That’s all the Ecological Footprint tells us. The way the Ecological Footprint is constructed, we could not possibly be in any substantial ecological deficit in this category, since that would imply harvesting more crops than we grow.

Supply and demand are in near balance for grazing land and built-up land as well. As William Rees of the University of British Columbia and Mathis Wackernagel, president of the Global Footprint Network, note, “the global Footprint of cropland, built-up land, and grazing land as currently measured can only be less than or equal to the respective biocapacity” (emphasis in original).

The results for cropland, grazing land, and built-up land are laughably trivial, answers to a meaningless question. But in a sense the implications are far worse. They suggest a form of sustainability in which we know that farming causes pollution, water depletion, and deforestation. These are all important sustainability concerns — but none of them are captured by the Ecological Footprint.

For fishing grounds and forests, the Ecological Footprint indicates a surplus — in the case of forests, a very substantial one — implying that we harvest less than the annual growth at the global level. This is good news — we’re not depleting stocks of timber. But as for all other environmental impacts associated with fisheries and forests, the Ecological Footprint is silent. Rees and Wackernagel defend the Ecological Footprint by explaining that “current cropland, forest land, and marine footprints do not, in fact, reflect depletion but this does not imply that there is none.”

But if there is in fact depletion, wouldn’t we want a metric that could measure it?

With cropland, grazing land, and built-up land in ecological balance, and fishing grounds and forests in surplus, only carbon is left to account for virtually the entire global ecological overshoot. Here, the Ecological Footprint indicates — surprise surprise — that forests and oceans do not absorb all the carbon dioxide emitted by humans.

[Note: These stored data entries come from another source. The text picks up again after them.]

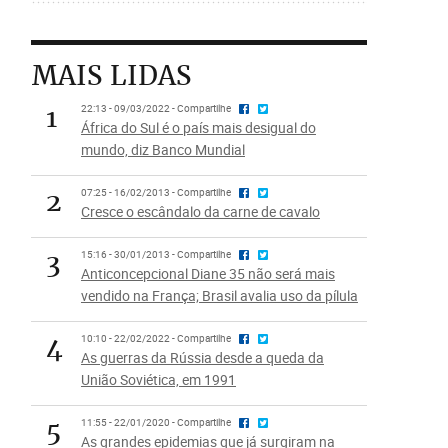
MAIS LIDAS
1
22:13 - 09/03/2022 - Compartilhe
África do Sul é o país mais desigual do
mundo, diz Banco Mundial
2
07:25 - 16/02/2013 - Compartilhe
Cresce o escândalo da carne de cavalo
3
15:16 - 30/01/2013 - Compartilhe
Anticoncepcional Diane 35 não será mais
vendido na França; Brasil avalia uso da pílula
4
10:10 - 22/02/2022 - Compartilhe
As guerras da Rússia desde a queda da
União Soviética, em 1991
5
11:55 - 22/01/2020 - Compartilhe
As grandes epidemias que já surgiram na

In effect, what the 0.6 Earths’ worth of overshoot tells us is that we would need about three times as much forest in order to eliminate net emissions to the atmosphere. (If global forests would someday become a net source of carbon — an all-too-plausible scenario under climate change – the Ecological Footprint would become infinite, since no amount of forest could then offset our emissions.)

The very choice of forests as a proxy for the scale of the climate problem is arbitrary. We could just as well measure it in terms of how many wind farms we would need, or solar panels, or nuclear plants.

At the end of the day, the Ecological Footprint does the job it sets out to do — answering the question of whether humanity uses more biomass than croplands, grazing lands, and other ecosystems can produce, and whether forests can absorb all our carbon emissions. The conclusion: we’re in ecological balance or surplus for all categories bar carbon emissions.

Net biocapacity (biocapacity minus footprint of consumption) by land-use category, shown as a fraction of total global biocapacity (one “Earth”) in 2008. Red bars indicate deficit, blue bars surplus. The sum of the net biocapacity of all land-use types is approximately −0.5, corresponding to the claim that humanity is using “1.5 Earths” worth of biocapacity every year. Graph from “Does the Shoe Fit? Real versus Imagined Ecological Footprints” by Linus Blomqvist et al., DOI: 10.1371/journal.pbio.1001700

The Ecological Footprint, however, does not indicate that we’re unsustainably harvesting crops, fish, pasture, or timber. In other words, it’s not that the Ecological Footprint is wrong, per se, although the implication of sustainability is in many ways misleading. It’s that, despite its grand claims of global ecological overshoot, its real findings are trivial to the point of being banal.

Let’s scrap the Ecological Footprint and start measuring our carbon footprint directly, in terms of carbon-dioxide equivalents, and use other, more meaningful metrics for the sustainability of farming, forestry, fisheries, and other activities. The world will be wiser for it.